= Lifewide learning =

Lifewide learning (LWL) is a teaching strategy and an approach to learning and personal development that involves real contexts and authentic settings. The goal is to address different kinds of learning not covered in a traditional classroom. By including LWL with a traditional classroom, students are better equipped to attain whole person development and to develop lifelong learning skills. It is the focus of education in Hong Kong, and was developed for higher education at the University of Surrey England. Lifewide education is the means by which an institution encourages, supports and recognizes learners' lifewide learning. It is an approach to visualising learning and personal development as a whole of life enterprise.

Lifewide learning adds important detail to the broad pattern of human development we call lifelong learning – all the learning and development one gains as one progresses along the pathway of one's life. Lifewide learning recognizes that most people, no matter what their age or circumstances, simultaneously inhabit a number of different spaces – like work or education, being a member of a family, being involved in clubs or societies, traveling, taking holidays, and looking after their own well-being mentally, physically, and spiritually. So the timeframes of lifelong learning and the spaces of life-wide learning will characteristically intermingle, and who we are and who we are becoming are the consequences of this intermingling.

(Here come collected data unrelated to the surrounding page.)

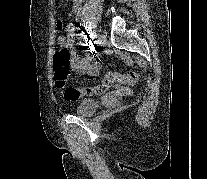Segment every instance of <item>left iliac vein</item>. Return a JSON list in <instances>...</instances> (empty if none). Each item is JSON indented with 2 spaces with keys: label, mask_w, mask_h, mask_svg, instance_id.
Wrapping results in <instances>:
<instances>
[{
  "label": "left iliac vein",
  "mask_w": 207,
  "mask_h": 179,
  "mask_svg": "<svg viewBox=\"0 0 207 179\" xmlns=\"http://www.w3.org/2000/svg\"><path fill=\"white\" fill-rule=\"evenodd\" d=\"M100 40L98 41L97 48L98 49H103L104 45L106 44V37L104 35H100Z\"/></svg>",
  "instance_id": "left-iliac-vein-1"
}]
</instances>
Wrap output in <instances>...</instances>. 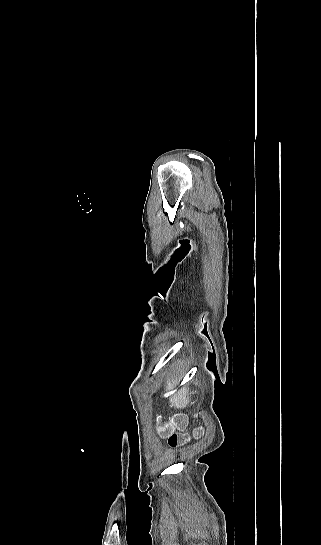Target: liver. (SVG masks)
<instances>
[{"label": "liver", "mask_w": 321, "mask_h": 545, "mask_svg": "<svg viewBox=\"0 0 321 545\" xmlns=\"http://www.w3.org/2000/svg\"><path fill=\"white\" fill-rule=\"evenodd\" d=\"M179 381L180 379H172V381L168 379L166 391H172V389L176 387ZM172 393H174V395H172V397H170L169 399L170 407H174V409H184V407H187L189 403L188 389H185V387H183V389H180V391H176V393L175 391H172Z\"/></svg>", "instance_id": "liver-1"}]
</instances>
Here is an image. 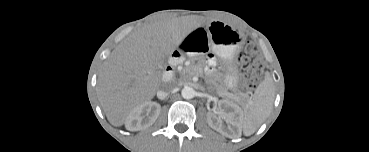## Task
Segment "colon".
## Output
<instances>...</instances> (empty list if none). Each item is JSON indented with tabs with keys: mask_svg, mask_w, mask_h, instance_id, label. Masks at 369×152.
I'll list each match as a JSON object with an SVG mask.
<instances>
[{
	"mask_svg": "<svg viewBox=\"0 0 369 152\" xmlns=\"http://www.w3.org/2000/svg\"><path fill=\"white\" fill-rule=\"evenodd\" d=\"M239 65L243 70V80L248 88H254L261 80L264 65L258 51L253 45L248 44L245 51L238 57Z\"/></svg>",
	"mask_w": 369,
	"mask_h": 152,
	"instance_id": "obj_1",
	"label": "colon"
}]
</instances>
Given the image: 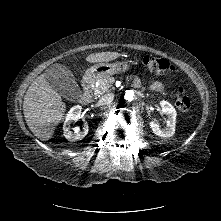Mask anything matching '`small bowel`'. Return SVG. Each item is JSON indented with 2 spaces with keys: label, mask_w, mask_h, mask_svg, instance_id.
<instances>
[{
  "label": "small bowel",
  "mask_w": 221,
  "mask_h": 221,
  "mask_svg": "<svg viewBox=\"0 0 221 221\" xmlns=\"http://www.w3.org/2000/svg\"><path fill=\"white\" fill-rule=\"evenodd\" d=\"M130 82H131V84H132L133 86H136V87L140 85L139 79H138L137 77H134V76L130 78ZM150 87H151L153 90H157V91L163 90V85H162V83L159 82V81L153 82V83L150 85Z\"/></svg>",
  "instance_id": "small-bowel-1"
}]
</instances>
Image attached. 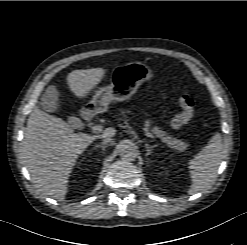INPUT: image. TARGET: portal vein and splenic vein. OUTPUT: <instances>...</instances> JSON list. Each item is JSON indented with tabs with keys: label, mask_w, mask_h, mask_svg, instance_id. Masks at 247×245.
I'll return each instance as SVG.
<instances>
[{
	"label": "portal vein and splenic vein",
	"mask_w": 247,
	"mask_h": 245,
	"mask_svg": "<svg viewBox=\"0 0 247 245\" xmlns=\"http://www.w3.org/2000/svg\"><path fill=\"white\" fill-rule=\"evenodd\" d=\"M145 130V133H146V136L149 137V138H152V139H157L154 135H152L148 130L144 129ZM92 132L93 133H99V132H102V126L101 125H95L92 127Z\"/></svg>",
	"instance_id": "obj_1"
}]
</instances>
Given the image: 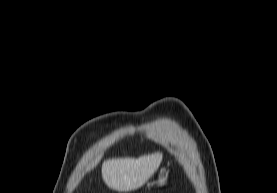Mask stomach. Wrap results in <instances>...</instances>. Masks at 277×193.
Listing matches in <instances>:
<instances>
[{"label": "stomach", "mask_w": 277, "mask_h": 193, "mask_svg": "<svg viewBox=\"0 0 277 193\" xmlns=\"http://www.w3.org/2000/svg\"><path fill=\"white\" fill-rule=\"evenodd\" d=\"M167 179H168V172H166L164 170L161 172V174L158 177V179L156 180L155 184H157L158 186H163L164 184H166Z\"/></svg>", "instance_id": "obj_1"}]
</instances>
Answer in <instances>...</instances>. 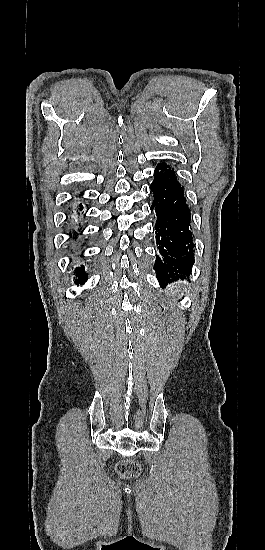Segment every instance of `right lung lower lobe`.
<instances>
[{
    "mask_svg": "<svg viewBox=\"0 0 265 550\" xmlns=\"http://www.w3.org/2000/svg\"><path fill=\"white\" fill-rule=\"evenodd\" d=\"M82 209H83V207L80 204L78 211H82ZM75 273H76V276L78 277L77 279H75V283H77V284L78 283H85V281L87 280L88 277L86 275H84L83 266L76 268Z\"/></svg>",
    "mask_w": 265,
    "mask_h": 550,
    "instance_id": "obj_1",
    "label": "right lung lower lobe"
}]
</instances>
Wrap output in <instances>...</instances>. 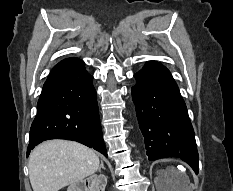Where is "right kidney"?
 Listing matches in <instances>:
<instances>
[{"label": "right kidney", "instance_id": "right-kidney-1", "mask_svg": "<svg viewBox=\"0 0 233 191\" xmlns=\"http://www.w3.org/2000/svg\"><path fill=\"white\" fill-rule=\"evenodd\" d=\"M87 181V186L86 180L81 181V183H83L85 191H104L107 184V178L103 175L97 176L96 174H94L87 178ZM67 191H83V189L79 184H73L68 187Z\"/></svg>", "mask_w": 233, "mask_h": 191}]
</instances>
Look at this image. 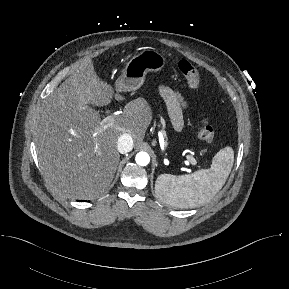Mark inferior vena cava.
<instances>
[{"label": "inferior vena cava", "mask_w": 289, "mask_h": 289, "mask_svg": "<svg viewBox=\"0 0 289 289\" xmlns=\"http://www.w3.org/2000/svg\"><path fill=\"white\" fill-rule=\"evenodd\" d=\"M133 148V138L130 134H122L117 141V149L121 154L128 153Z\"/></svg>", "instance_id": "inferior-vena-cava-1"}]
</instances>
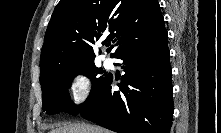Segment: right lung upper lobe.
<instances>
[{
	"mask_svg": "<svg viewBox=\"0 0 221 133\" xmlns=\"http://www.w3.org/2000/svg\"><path fill=\"white\" fill-rule=\"evenodd\" d=\"M165 36L158 0H61L45 34L41 73L52 65L94 62L93 45L100 38L106 37L102 44L113 41L111 57L117 58Z\"/></svg>",
	"mask_w": 221,
	"mask_h": 133,
	"instance_id": "cb5924a9",
	"label": "right lung upper lobe"
}]
</instances>
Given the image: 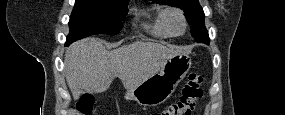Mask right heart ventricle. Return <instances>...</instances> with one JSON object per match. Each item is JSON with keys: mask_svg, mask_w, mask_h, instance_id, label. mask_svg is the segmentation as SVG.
I'll return each mask as SVG.
<instances>
[{"mask_svg": "<svg viewBox=\"0 0 285 115\" xmlns=\"http://www.w3.org/2000/svg\"><path fill=\"white\" fill-rule=\"evenodd\" d=\"M162 12L157 11L151 20L144 24V27L149 30L152 34L161 37V38H168L172 35L167 31L165 28L163 21H162Z\"/></svg>", "mask_w": 285, "mask_h": 115, "instance_id": "e07e8e85", "label": "right heart ventricle"}]
</instances>
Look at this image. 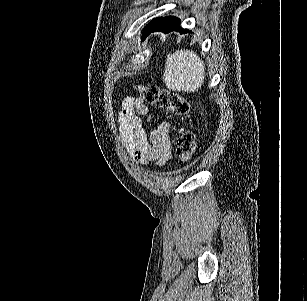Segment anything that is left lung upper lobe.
I'll use <instances>...</instances> for the list:
<instances>
[{"instance_id":"1","label":"left lung upper lobe","mask_w":307,"mask_h":301,"mask_svg":"<svg viewBox=\"0 0 307 301\" xmlns=\"http://www.w3.org/2000/svg\"><path fill=\"white\" fill-rule=\"evenodd\" d=\"M158 19V18H156ZM154 19L153 21H151L144 29V32H143V39L146 38V36L148 35V31H149V27L151 26V24L156 20Z\"/></svg>"}]
</instances>
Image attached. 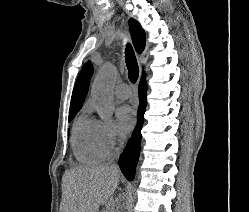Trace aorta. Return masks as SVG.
<instances>
[{"instance_id": "1", "label": "aorta", "mask_w": 249, "mask_h": 212, "mask_svg": "<svg viewBox=\"0 0 249 212\" xmlns=\"http://www.w3.org/2000/svg\"><path fill=\"white\" fill-rule=\"evenodd\" d=\"M117 77L116 67L111 63H105L98 71L91 87L92 100L103 120L110 119L115 109L113 88Z\"/></svg>"}]
</instances>
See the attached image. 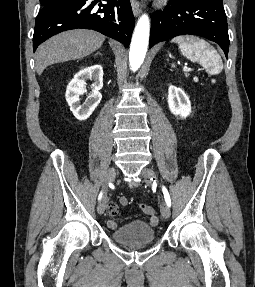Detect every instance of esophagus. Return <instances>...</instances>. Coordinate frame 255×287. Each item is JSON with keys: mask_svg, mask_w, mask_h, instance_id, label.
I'll return each mask as SVG.
<instances>
[{"mask_svg": "<svg viewBox=\"0 0 255 287\" xmlns=\"http://www.w3.org/2000/svg\"><path fill=\"white\" fill-rule=\"evenodd\" d=\"M132 10L135 16H138L141 12L138 0H130Z\"/></svg>", "mask_w": 255, "mask_h": 287, "instance_id": "obj_1", "label": "esophagus"}]
</instances>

Most people have the freedom to choose which spaces they want to occupy and how they want to occupy them. In these spaces, they make decisions about what to be involved in, meet and interact with different people, have different sorts of relationships, adopt different roles and identities, and think, behave and communicate in different ways. In these different spaces, they encounter different sorts of challenges and problems, seize, create or miss opportunities, and aspire to live and achieve their ambitions. The promise of lifewide education is that people can more fully appreciate and value their lives for the potential they hold for enabling them to become the people they want and need to become (in other words, their everyday pathway to actualising themselves).